The article below has been highlighted and summarized by our research team. It is provided here for member convenience as part of our Curator service.

 
 

PBS NewsHour

Voters will decide whether to expand Medicaid to more low-income South Dakotans as long as the secretary of state verifies enough petition signatures were turned in on Monday.

South Dakotans Decide Healthcare said it turned in 46,119 signatures from registered South Dakota voters. That’s more than the 33,921-signature threshold needed for initiated constitutional amendments to be placed on the November 2022 ballot.

The number “really shows the grassroots energy and excitement around this,” said spokesman Zach Marcus.

South Dakotans Decide Healthcare was the only group to turn in its proposed ballot question ahead of Monday’s deadline for initiated constitutional amendments. Initiated measures have a later deadline.

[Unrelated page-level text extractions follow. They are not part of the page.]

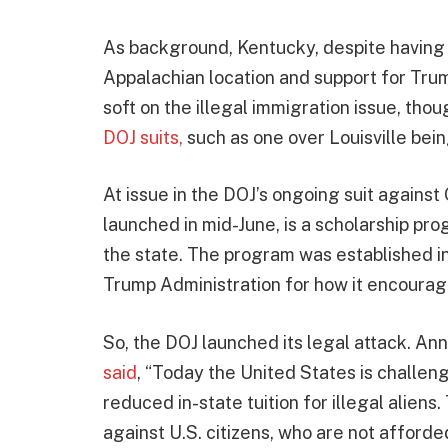
As background, Kentucky, despite having 
Appalachian location and support for Tru
soft on the illegal immigration issue, tho
DOJ suits,
such as one over Louisville bein
At issue in the DOJ’s ongoing suit agains
launched in mid-June, is a scholarship pro
the state. The program was established in
Trump Administration for how it encourages
So, the DOJ launched its legal attack. An
said
, “Today the United States is challen
reduced in-state tuition for illegal aliens
against U.S. citizens, who are not afforded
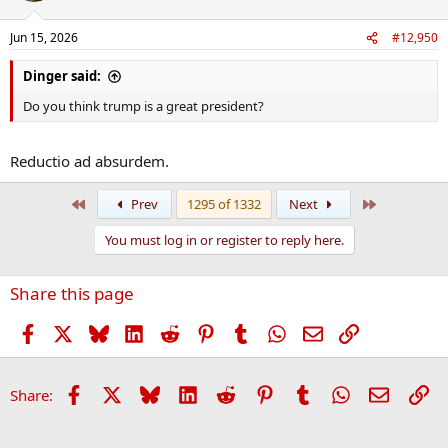
Jun 15, 2026
#12,950
Dinger said:
Do you think trump is a great president?
Reductio ad absurdem.
First
Last
Prev
1295 of 1332
Next
You must log in or register to reply here.
Share this page
Facebook
X
Bluesky
LinkedIn
Reddit
Pinterest
Tumblr
WhatsApp
Email
Link
Facebook
X
Bluesky
LinkedIn
Reddit
Pinterest
Tumblr
WhatsApp
Email
Li
Share:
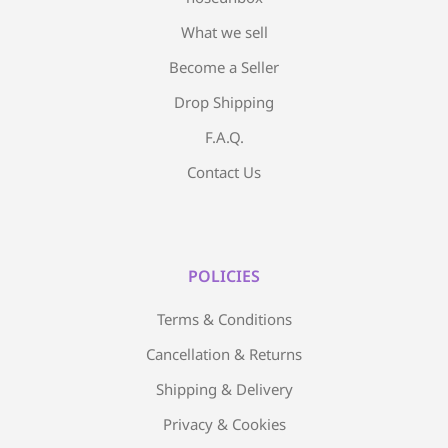
What we sell
Become a Seller
Drop Shipping
F.A.Q.
Contact Us
POLICIES
Terms & Conditions
Cancellation & Returns
Shipping & Delivery
Privacy & Cookies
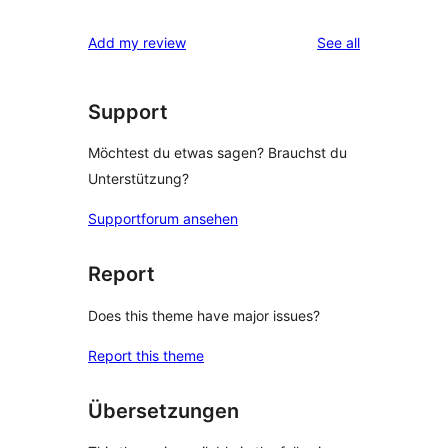
Rezensionen
Sterne-
1-
reviews
Add my review
See all
Rezensionen
Sterne-
Rezension
Support
Möchtest du etwas sagen? Brauchst du
Unterstützung?
Supportforum ansehen
Report
Does this theme have major issues?
Report this theme
Übersetzungen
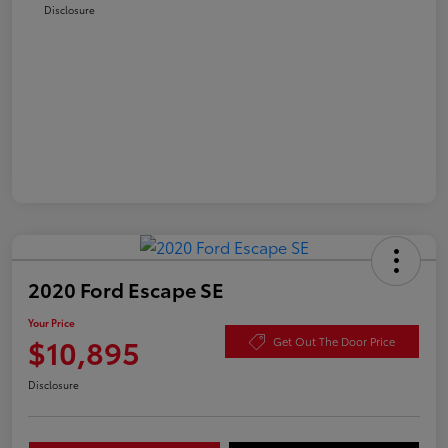
Disclosure
2020 Ford Escape SE
Your Price
$10,895
Get Out The Door Price
Disclosure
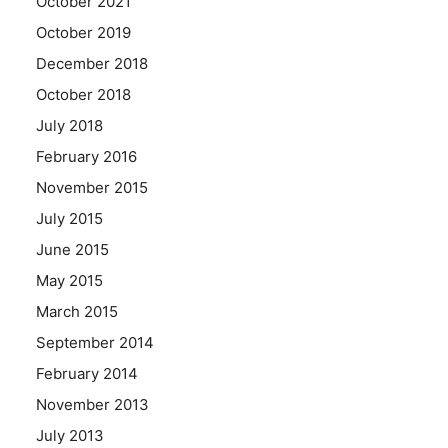
October 2021
October 2019
December 2018
October 2018
July 2018
February 2016
November 2015
July 2015
June 2015
May 2015
March 2015
September 2014
February 2014
November 2013
July 2013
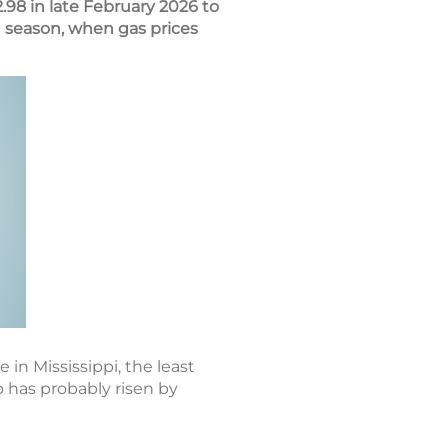
.98 in late February 2026 to
 season, when gas prices
 in Mississippi, the least
p has probably risen by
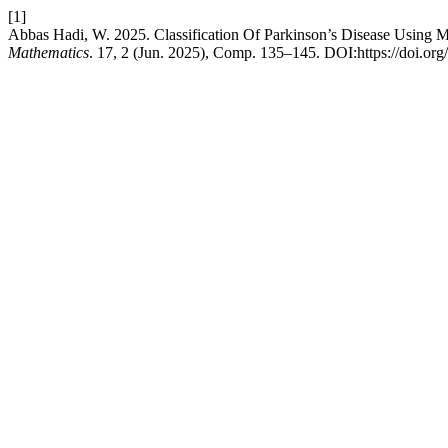
[1]
Abbas Hadi, W. 2025. Classification Of Parkinson’s Disease Using 
Mathematics
. 17, 2 (Jun. 2025), Comp. 135–145. DOI:https://doi.or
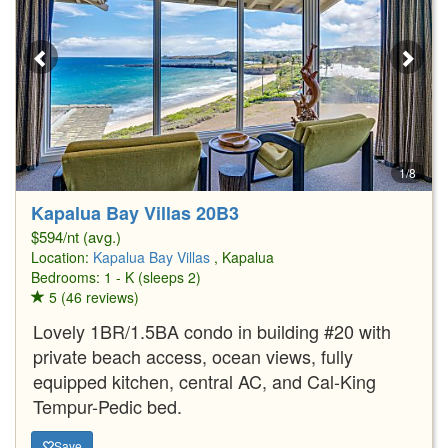
1/8
Kapalua Bay Villas 20B3
$594/nt (avg.)
Location:
Kapalua Bay Villas
, Kapalua
Bedrooms: 1 - K (sleeps 2)
5 (46 reviews)
Lovely 1BR/1.5BA condo in building #20 with
private beach access, ocean views, fully
equipped kitchen, central AC, and Cal-King
Tempur-Pedic bed.
Save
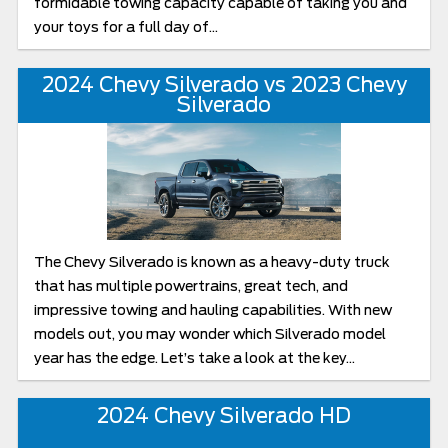
formidable towing capacity capable of taking you and
your toys for a full day of...
2024 Chevy Silverado vs 2023 Chevy
Silverado
The Chevy Silverado is known as a heavy-duty truck
that has multiple powertrains, great tech, and
impressive towing and hauling capabilities. With new
models out, you may wonder which Silverado model
year has the edge. Let’s take a look at the key...
2024 Chevy Silverado HD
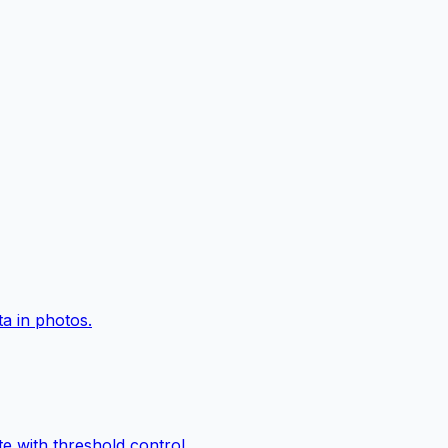
a in photos.
e with threshold control.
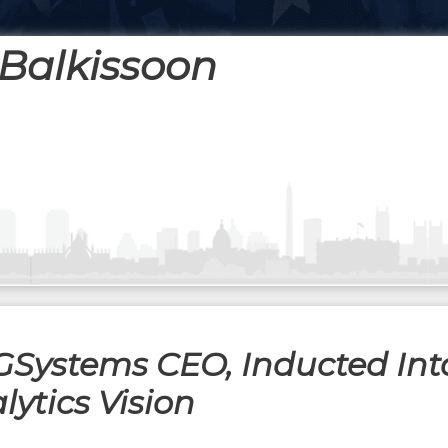
Balkissoon
Systems CEO, Inducted Int
ytics Vision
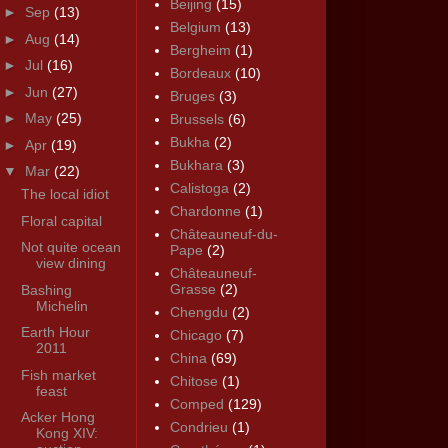
Beijing
(15)
►
Sep
(13)
Belgium
(13)
►
Aug
(14)
Bergheim
(1)
►
Jul
(16)
Bordeaux
(10)
►
Jun
(27)
Bruges
(3)
►
May
(25)
Brussels
(6)
Bukha
(2)
►
Apr
(19)
Bukhara
(3)
▼
Mar
(22)
Calistoga
(2)
The local idiot
Chardonne
(1)
Floral capital
Châteauneuf-du-
Not quite ocean
Pape
(2)
view dining
Châteauneuf-
Grasse
(2)
Bashing
Michelin
Chengdu
(2)
Earth Hour
Chicago
(7)
2011
China
(69)
Fish market
Chitose
(1)
feast
Comped
(129)
Acker Hong
Condrieu
(1)
Kong XIV:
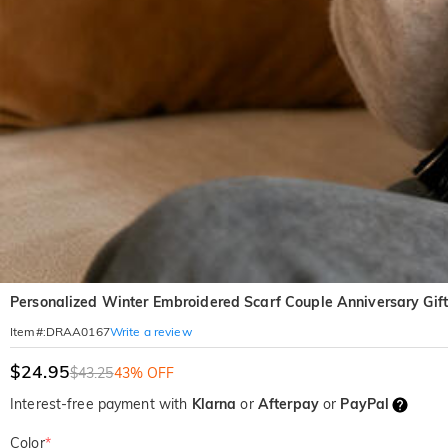
Personalized Winter Embroidered Scarf Couple Anniversary Gift f
Write a review
Item#
:
DRAA0167
$24.95
$43.25
43% OFF
Interest-free payment with
Klarna
or
Afterpay
or
PayPal
Color
*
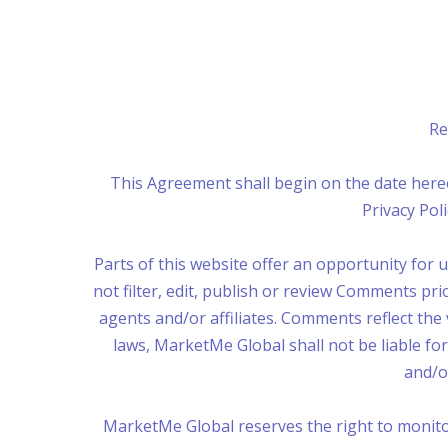
Re
This Agreement shall begin on the date here
Privacy Po
Parts of this website offer an opportunity for
not filter, edit, publish or review Comments pr
agents and/or affiliates. Comments reflect the
laws, MarketMe Global shall not be liable fo
and/o
MarketMe Global reserves the right to monit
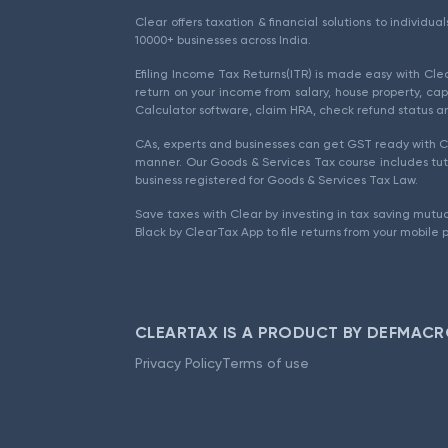
Clear offers taxation & financial solutions to individu
10000+ businesses across India.
Efiling Income Tax Returns(ITR) is made easy with Cl
return on your income from salary, house property, cap
Calculator software, claim HRA, check refund status an
CAs, experts and businesses can get GST ready with Cl
manner. Our Goods & Services Tax course includes tuto
business registered for Goods & Services Tax Law.
Save taxes with Clear by investing in tax saving mutua
Black by ClearTax App to file returns from your mobile 
CLEARTAX IS A PRODUCT BY DEFMACR
Privacy Policy
Terms of use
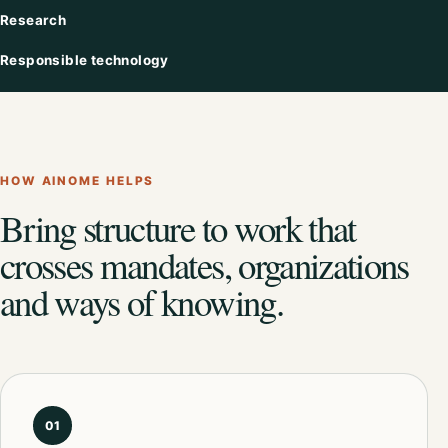
Research
Responsible technology
HOW AINOME HELPS
Bring structure to work that
crosses mandates, organizations
and ways of knowing.
01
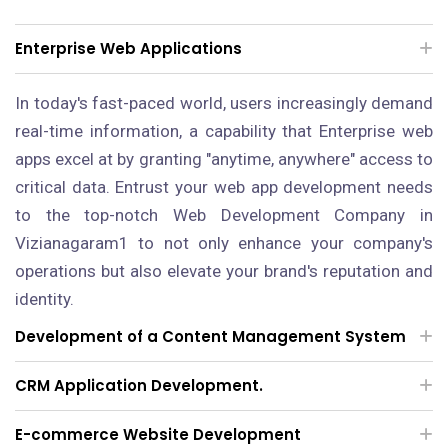
Enterprise Web Applications
In today's fast-paced world, users increasingly demand
real-time information, a capability that Enterprise web
apps excel at by granting "anytime, anywhere" access to
critical data. Entrust your web app development needs
to the top-notch Web Development Company in
Vizianagaram1 to not only enhance your company's
operations but also elevate your brand's reputation and
identity.
Development of a Content Management System
CRM Application Development.
E-commerce Website Development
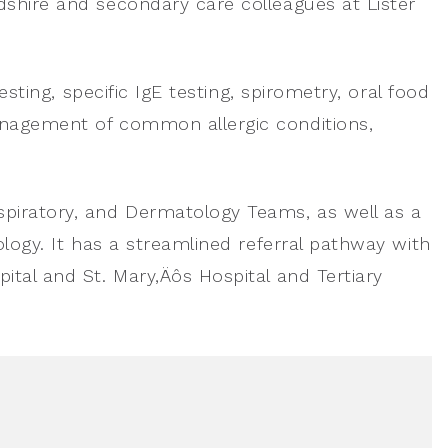
dshire and secondary care colleagues at Lister
esting, specific IgE testing, spirometry, oral food
anagement of common allergic conditions,
spiratory, and Dermatology Teams, as well as a
ology. It has a streamlined referral pathway with
ital and St. Mary‚Äôs Hospital and Tertiary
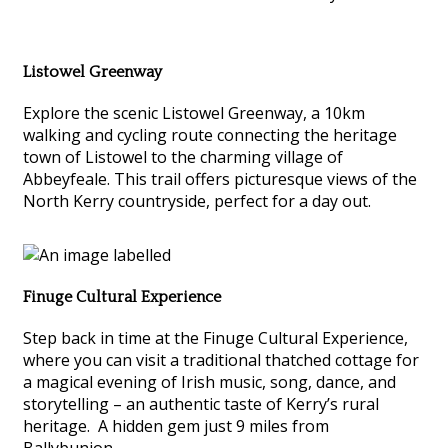
Listowel Greenway
Explore the scenic Listowel Greenway, a 10km
walking and cycling route connecting the heritage
town of Listowel to the charming village of
Abbeyfeale. This trail offers picturesque views of the
North Kerry countryside, perfect for a day out.
Finuge Cultural Experience
Step back in time at the Finuge Cultural Experience,
where you can visit a traditional thatched cottage for
a magical evening of Irish music, song, dance, and
storytelling – an authentic taste of Kerry’s rural
heritage. A hidden gem just 9 miles from
Ballybunion.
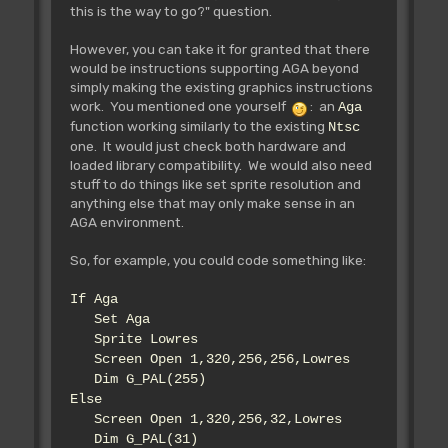
this is the way to go?" question.
However, you can take it for granted that there
would be instructions supporting AGA beyond
simply making the existing graphics instructions
work. You mentioned one yourself
: an
Aga
function working similarly to the existing
Ntsc
one. It would just check both hardware and
loaded library compatibility. We would also need
stuff to do things like set sprite resolution and
anything else that may only make sense in an
AGA environment.
So, for example, you could code something like:
If Aga
Set Aga
Sprite Lowres
Screen Open 1,320,256,256,Lowres
Dim G_PAL(255)
Else
Screen Open 1,320,256,32,Lowres
Dim G_PAL(31)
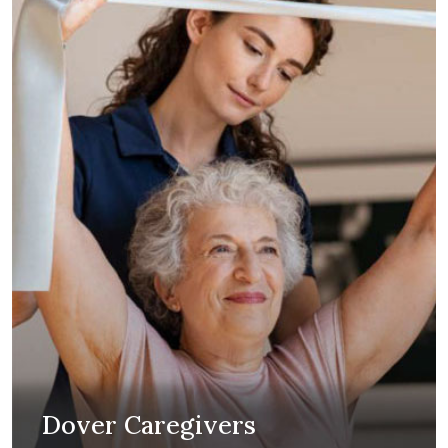
Dover Caregivers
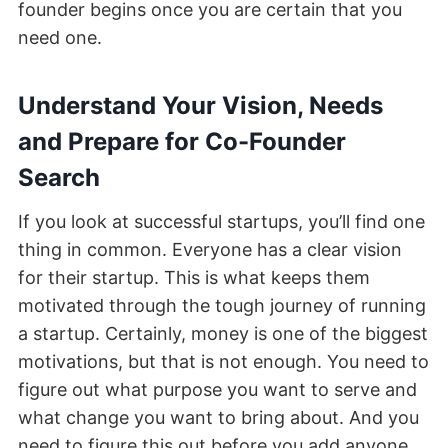
founder begins once you are certain that you
need one.
Understand Your Vision, Needs
and Prepare for Co-Founder
Search
If you look at successful startups, you’ll find one
thing in common. Everyone has a clear vision
for their startup. This is what keeps them
motivated through the tough journey of running
a startup. Certainly, money is one of the biggest
motivations, but that is not enough. You need to
figure out what purpose you want to serve and
what change you want to bring about. And you
need to figure this out before you add anyone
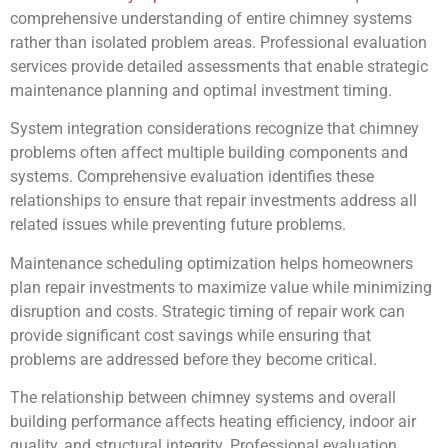
comprehensive understanding of entire chimney systems
rather than isolated problem areas. Professional evaluation
services provide detailed assessments that enable strategic
maintenance planning and optimal investment timing.
System integration considerations recognize that chimney
problems often affect multiple building components and
systems. Comprehensive evaluation identifies these
relationships to ensure that repair investments address all
related issues while preventing future problems.
Maintenance scheduling optimization helps homeowners
plan repair investments to maximize value while minimizing
disruption and costs. Strategic timing of repair work can
provide significant cost savings while ensuring that
problems are addressed before they become critical.
The relationship between chimney systems and overall
building performance affects heating efficiency, indoor air
quality, and structural integrity. Professional evaluation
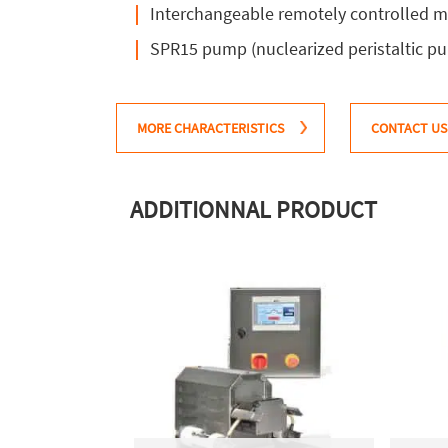
Interchangeable remotely controlled mu
SPR15 pump (nuclearized peristaltic pu
MORE CHARACTERISTICS
CONTACT US
ADDITIONNAL PRODUCT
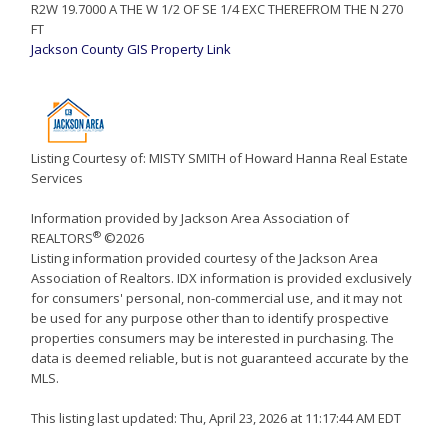
R2W 19.7000 A THE W 1/2 OF SE 1/4 EXC THEREFROM THE N 270
FT
Jackson County GIS Property Link
Listing Courtesy of: MISTY SMITH of Howard Hanna Real Estate
Services
Information provided by Jackson Area Association of
®
REALTORS
©2026
Listing information provided courtesy of the Jackson Area
Association of Realtors. IDX information is provided exclusively
for consumers' personal, non-commercial use, and it may not
be used for any purpose other than to identify prospective
properties consumers may be interested in purchasing. The
data is deemed reliable, but is not guaranteed accurate by the
MLS.
This listing last updated: Thu, April 23, 2026 at 11:17:44 AM EDT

Medicaid is a federal-state health insurance program for low-income people. South Dakota is one of 12 states that has not accepted federal incentives to expand Medicaid eligibility, according to the Kaiser Family Foundation.

Medicaid expansion has only failed once when put before voters, according to Health Affairs. Voters in Maine, Idaho, Utah, Nebraska, Oklahoma and Missouri approved expansion. Montanans rejected expansion — which would have been covered through a tobacco tax increase — but lawmakers later approved it.

 
 

The South Dakota amendment would expand Medicaid to people between 18 and 65 who earn 133% or less of the federal poverty level.

Expansion would make Medicaid available to 42,500 additional South Dakotans in its first year, according to the non-partisan Legislative Research Council.

Studies show Medicaid expansion improves healthcare outcomes while producing economic benefits for recipients, healthcare systems and the overall economy.

Medicaid expansion faces a challenge after the Legislature voted in 2020 to refer a constitutional amendment to the voters during the June 2022 election — before the Medicaid vote in November 2022.

The proposed amendment says any ballot question that raises taxes or spends at least $10 million — such as the Medicaid expansion question — must be approved by 60%, not 50%, of the voters.

Sen. Lee Schoenbeck, R-Watertown, supports the amendment.

 
 

Schoenbeck “acknowledged that his expedited push was motivated by the Medicaid expansion campaign, but argued the vote threshold should apply to all ballot initiatives that levy taxes or spend significant state funds,” according to the Associated Press.

Expansion supporters are concerned about voter turnout in the June election since it’s a primary election without a presidential race. Just 26% of South Dakota voters participated in the June 2018 election compared to 65% in November.

“When we educate voters on why this is going to be helpful for South Dakota, when we educate voters on why this matters and will help them and their families, South Dakota voters respond to this,” Marcus said. “So if we need to get 60% of the vote for this to pass, that’s what we’ll do.”

South Dakotans Decide Healthcare is a statewide ballot question committee that raised $21,639 by the start of 2021, records show. Donors include the AARP, Farmers Union, healthcare organizations and the Fairness Project, a D.C.-based social and economic justice nonprofit.

Proposed initiated amendments that won’t be on the ballot addressed redistricting and elections. Those groups did not turn in petitions Monday, according to the secretary of state. A proposed initiated measure for recreational marijuana and an initiated measure that also addresses Medicaid expansion have a May 3 deadline.